Allí, entre tragos de vino que el cochero acepta de mala gana, aquel personaje, llamado Albéri, le hace la siguiente proposición:
—Todos estos últimos años he sido testigo de cuán honradamente has tratado de ganarte el pan cochero, consiguiendo nada más que desprecio y malos tratos…Pero, ¿Qué te parecería intentar conseguir lo que quieres por otro medio, uno no tan honrado, pero si mucho más rápido y efectivo?
— ¿Otro medio…? ¿De qué otro medio me hablas…?
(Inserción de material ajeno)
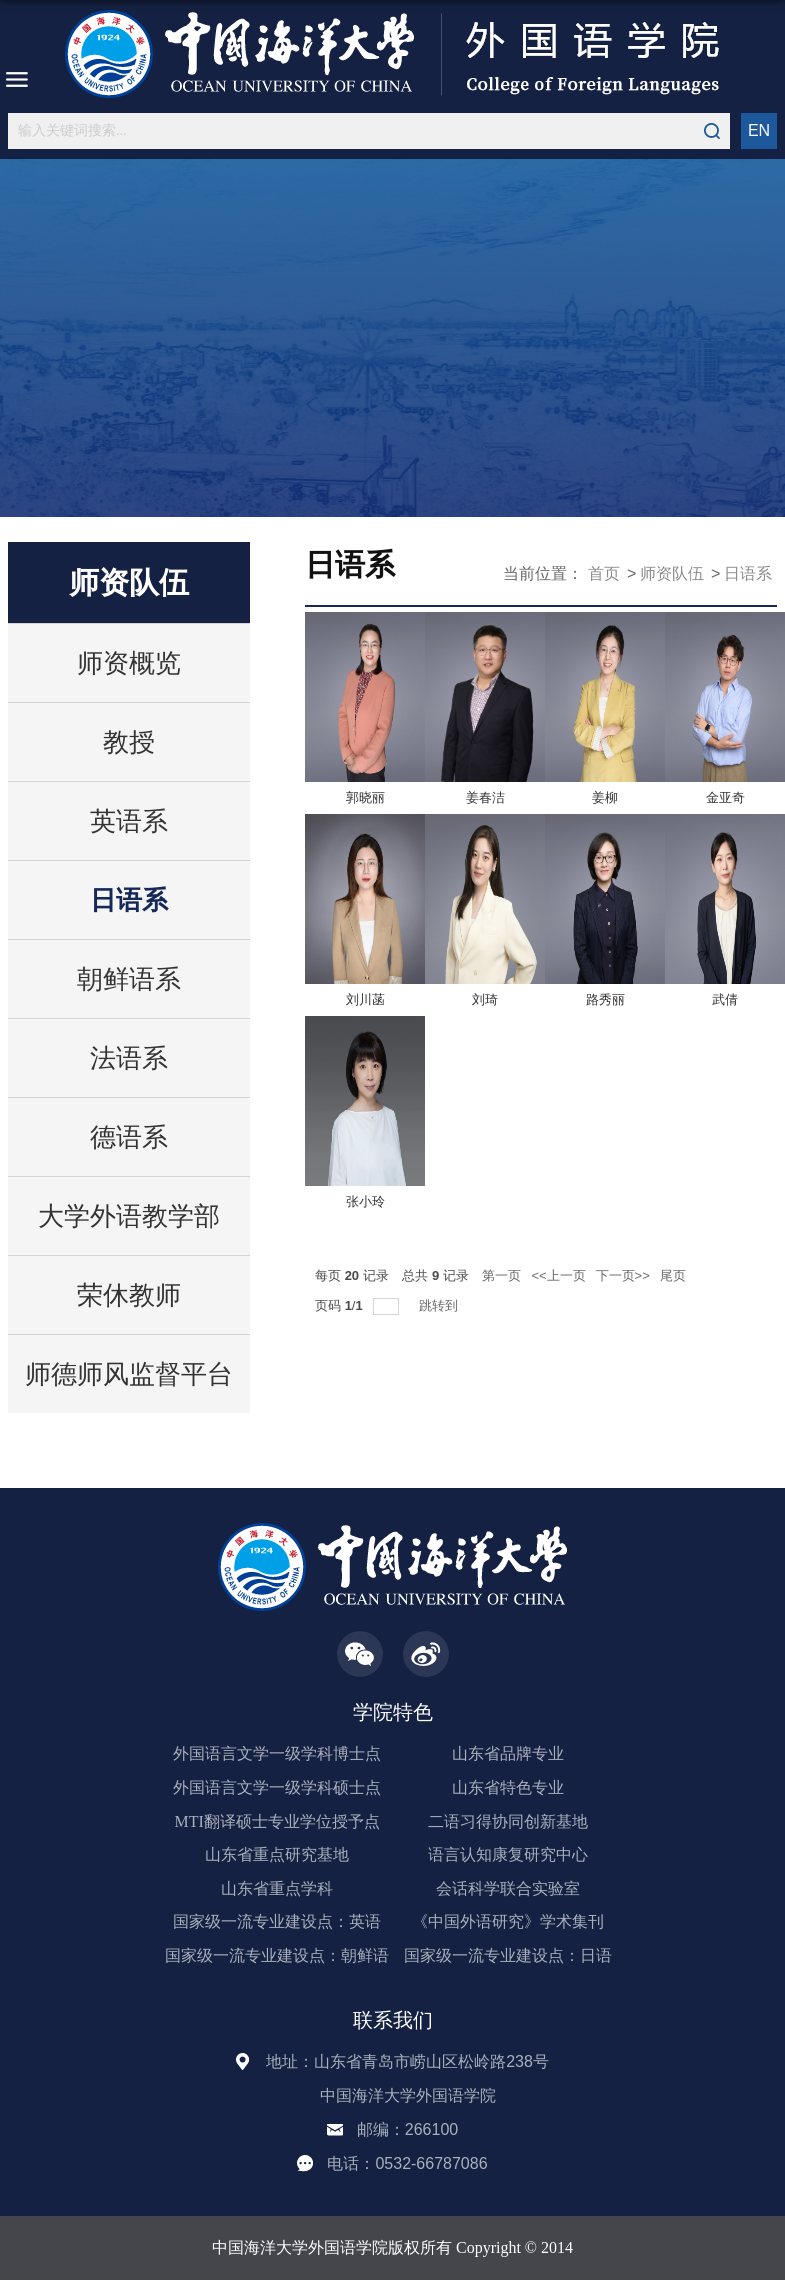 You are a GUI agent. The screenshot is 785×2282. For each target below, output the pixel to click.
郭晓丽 (365, 797)
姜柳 (605, 797)
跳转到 (440, 1305)
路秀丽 (605, 999)
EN (759, 130)
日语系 (748, 573)
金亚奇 (725, 797)
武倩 (725, 999)
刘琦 (485, 999)
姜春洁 (485, 797)
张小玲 (365, 1201)
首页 (604, 573)
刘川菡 (365, 999)
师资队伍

— ¡Shhh! ¡Baja la voz, mi amigo! No hace falta que todo el Cangrejo Rojo se entere de lo que tú y yo hablamos…Escúchame bien, y no me interrumpas hasta que yo te haya dicho todo lo que tengo que decir: En estas fechas, estando próxima la celebración del Año Nuevo, acuden en peregrinación a esta ciudad numerosos viajeros provenientes de los pueblos cercanos…¡Son gentes que acuden en masa a visitar a sus familiares, que de tanto vivir en esas comunidades pequeñas y aletargadas, se ponen igual que borregos camino al matadero, de lo más fáciles de engañar!
"¡Usted no es más que un miserable salteador de caminos! ¡Un asqueroso ladrón!" piensa para sus adentros el cochero, pero ante lo urgente de su situación, tales pensamientos no llegan a ser expresados en palabras, formulando en cambio la siguiente interrogante:
— ¿Qué es lo que quieres que yo haga exactamente?
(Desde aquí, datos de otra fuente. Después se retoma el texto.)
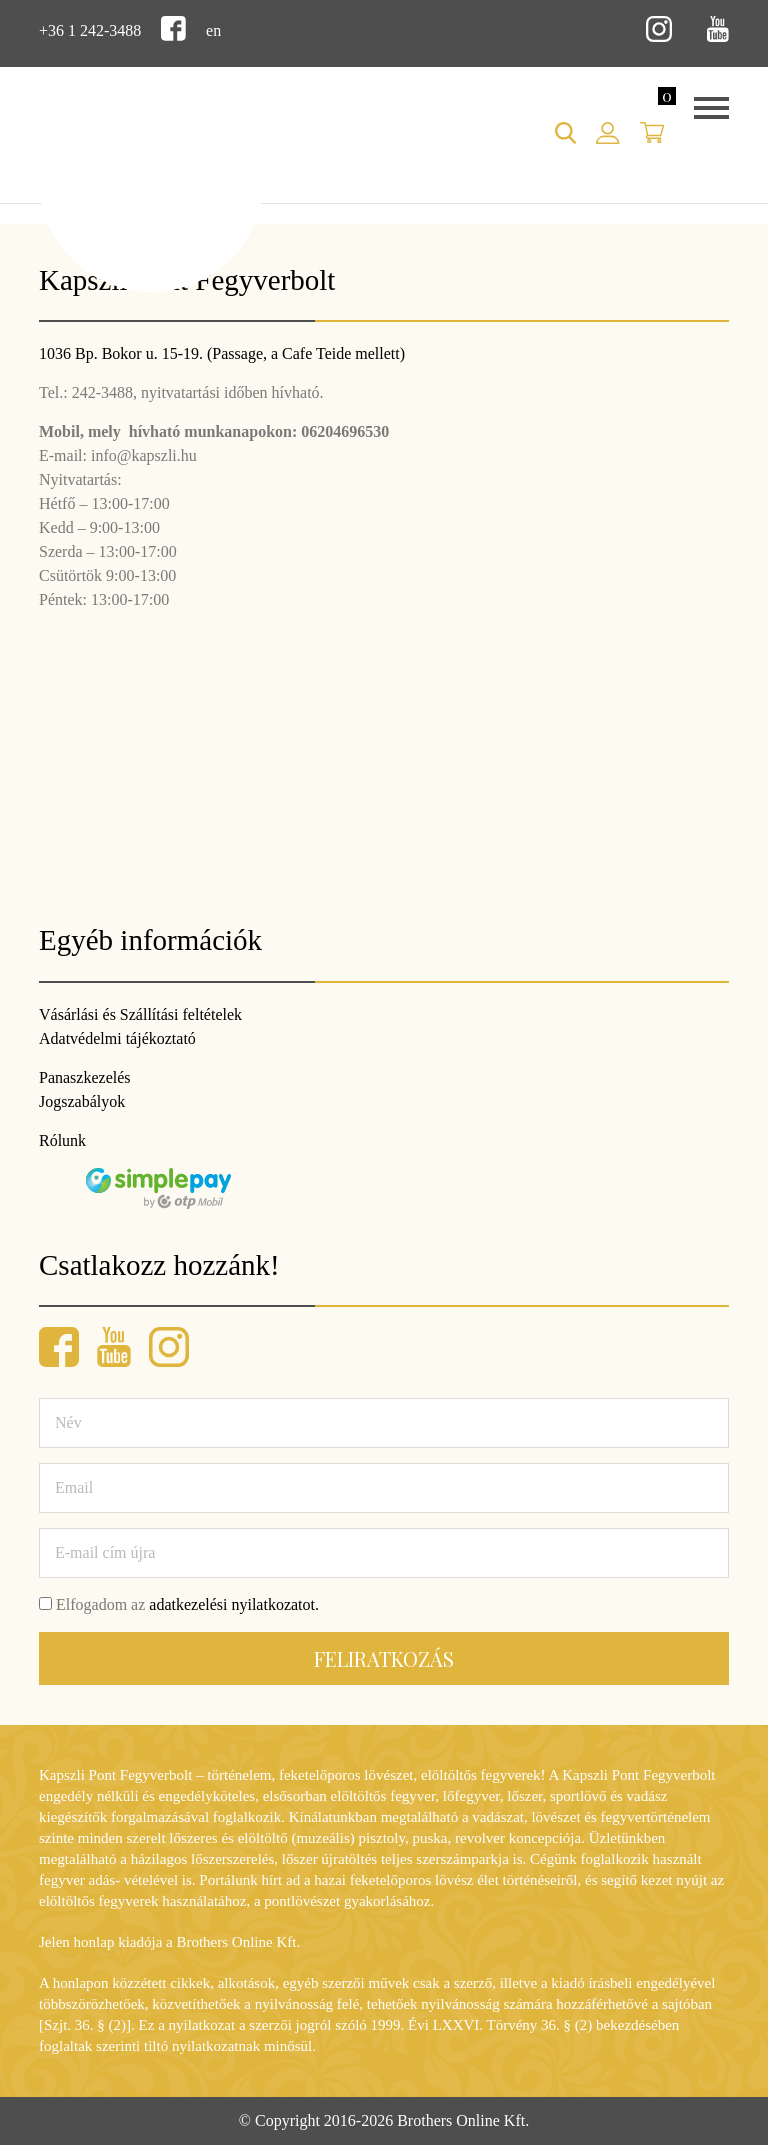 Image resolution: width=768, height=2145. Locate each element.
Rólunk (62, 1140)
—Quiero que conduzcas una carroza especial, que yo he preparado para esta operación…Una carroza que tú deberás conducir en el cruce de los caminos, diciéndoles que es un servicio ofrecido por el alcalde de la ciudad durante las fiestas…Tú luego les conducirás hasta un pequeño refugio en el que habitan dos de mis colaboradores…Ellos se encargarán del resto…
— No lo entiendo… ¿No sería más fácil que usted mismo condujese esa carroza?
—Mi querido amigo, me temo que subestima el valor que las apariencias juegan en una operación como esta: ¡Nadie podría imaginar que un simple cocherito, así de bajo y debilucho como tú lo eres, podría tener ninguna clase de intención oculta…! ¡Y con esa sonrisa tan gentil que siempre tiene en el rostro, ni la menor sospecha de alguno de esos grandísimos estúpidos podría despertarse…!
El cochero contempla su imagen reflejada en el vaso de vino que sostiene en sus manos, observando unos ojos desesperados, que tácitamente imploran un milagro.
El recuerdo de un agonizante Gepetto vuelve a su memoria, preguntándose cuánto tiempo más el chico será capaz de resistir.
—De acuerdo…Haré lo que dices…—declara finalmente, sin dejar de tamborilear nerviosamente los dedos sobre la mesa.